そして彼は最後にこう言ってプロレス界から去っていった。

「また来週!(周囲から『来週はねぇ!』と突っ込まれる)…ごきげんよう」

澤宗紀は笑顔とバカ騒ぎを貫いて引退した。
澤はこの年の活躍が評価されて2011年度日本インディー大賞MVPを受賞した。

「プロレスをやってよかったことは巡業で各地を回って、いろいろな人と繋がりができたことです。この仕事の醍醐味ですよね。でも、いろいろな土地に行きましたが、その土地の体育館しか知りません(笑)、観光地に行ってないんですよね。そして、東北の被災地に巡業に行ったときのことなんですが、ある被災者の方で震災のショックで声が出なくなってしまった人がいらっしゃったんです。しかし、その方が僕のランジェリー武藤の姿を見て声をだして笑ったということ後から聞きました。それは、もうプロレスやってて良かったと思いましたね!」

「僕はプロレスもあまりうまくないっていうか…。基礎も分からないし、リングの仕組みもわからないままでした。ずっとアクセル踏んで走っていたつもりが、そもそも免許を持っていなかった(笑) 僕はプロレスファン代表でプロレス巡りをしてきた感じでした。だからこれからもプロレスファンに戻って、友達を誘ってプロレスを見に行きたいと思います」

「プロレスラーって儚い職業だなって。人間の生き方もそうだと思うんですけど、赤ちゃんとして生まれて、最後は赤ちゃんのように動けなくなったり喋れなくなったりして死んでいくじゃないですか。
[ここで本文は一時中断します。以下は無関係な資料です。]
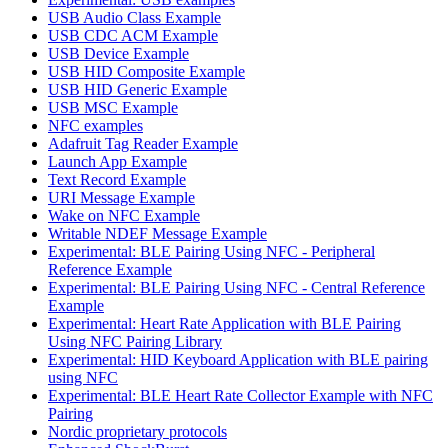
USB Audio Class Example
USB CDC ACM Example
USB Device Example
USB HID Composite Example
USB HID Generic Example
USB MSC Example
NFC examples
Adafruit Tag Reader Example
Launch App Example
Text Record Example
URI Message Example
Wake on NFC Example
Writable NDEF Message Example
Experimental: BLE Pairing Using NFC - Peripheral
Reference Example
Experimental: BLE Pairing Using NFC - Central Reference
Example
Experimental: Heart Rate Application with BLE Pairing
Using NFC Pairing Library
Experimental: HID Keyboard Application with BLE pairing
using NFC
Experimental: BLE Heart Rate Collector Example with NFC
Pairing
Nordic proprietary protocols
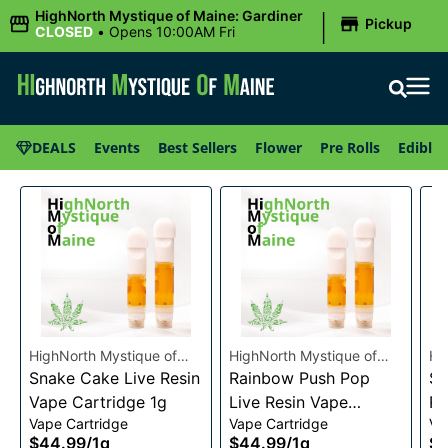
|
HighNorth Mystique of Maine: Gardiner
Pickup
CLOSED
•
Opens 10:00AM Fri
DEALS
Events
Best Sellers
Flower
Pre Rolls
Edibles
HighNorth Mystique of
HighNorth Mystique of
Hi
Maine
Snake Cake Live Resin
Maine
Rainbow Push Pop
Ma
Se
Vape Cartridge 1g
Live Resin Vape
Re
Vape Cartridge
Vape Cartridge
Va
Cartridge 1g
1g
$44.99
/
1g
$44.99
/
1g
$4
こういうパーッと咲いてパッと萎んでいくのが最高だなって。プロレスっていうのは儚い商売。バトラーツでいうところのUTG=宴ですよ」

澤は現在、サラリーマンとして一般社会でやりすぎな人生を送っている。
やりすぎとは男の粋な心意気。
「死ぬ間際までバカなことをやって死んでいきたい」と語る彼のレスラー人生こそ宴であり、祭りだったのだ。

胸に残る祭りのあとで 花火は燃え尽きた
(祭りのあと/桑田佳祐)

お祭り男・澤宗紀。
彼がいる周辺はいつも「ワッショイ!」と盛り上がり、そして彼がいなくなった世界は寂しさと切なさと侘しさに包まれるのだ。

祭りは永遠には続かない、終わりはある。
だから彼は命ある限り、この世で生きている限り、「やりすぎくらいがちょうどイイ!」とバカ騒ぎを続けるのだ…。